Color recording method that captures RGB channels sequentially across frames rather than simultaneously. Maximizes color resolution per channel but requires precise sync and specialized hardware.
Instead of recording superimposed color information, you play back three consecutive frames — each exposed for only one color channel (red, green, blue). The field-sequential method was a response to the classic Bayer pattern dilemma: if each pixel captures only one color, you lose spatial resolution. Here, you theoretically gain full resolution per color, but pay a high price in complexity and hardware requirements.
On set, you need three things: first, a camera that can switch between color filters or chip modes fast enough; second, stabilized recording — any frame offset dooms you to ghosting artifacts; third, editing software that synthesizes the three frames back into an RGB image. Synchronization between sensor exposure and filter rotation is critical. A millisecond offset and your green channels will land on red objects. This isn't a problem with a static camera and stationary subjects — product photography, documentary shots with a tripod. But handheld? Camera movement? Fast cuts? You'll go mad.

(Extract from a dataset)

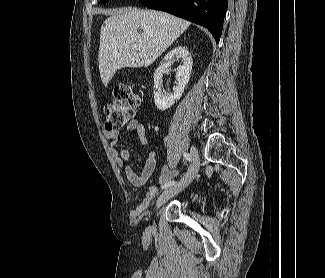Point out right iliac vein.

Historically, the method was relevant in early digital cameras — some 3-chip systems used it to simulate higher resolution. In modern practice, it has become almost irrelevant. Why? Because sensor technology (stacked chips, better demosaicing, higher pixel counts) solves the problem more elegantly. You no longer have to deal with frame sequencing. But in very specialized areas — high-resolution technical documentation, scientific imaging — you still see it.

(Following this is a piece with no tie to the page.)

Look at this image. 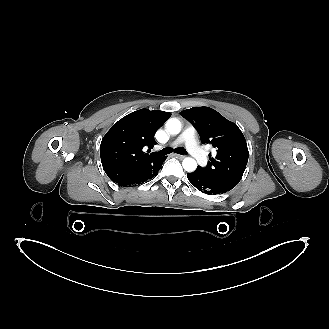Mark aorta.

If you have to deal with it: plan rigidly. Tripod setup, synchronized devices, your color correction must happen during rendering, not afterward. The quality per color channel is actually higher than with Bayer — that's the only real advantage. But the logistical burden rarely outweighs it. In 99 percent of cases, you'll use a modern camera sensor, not pay for this burden, and save yourself weeks of workflow optimization.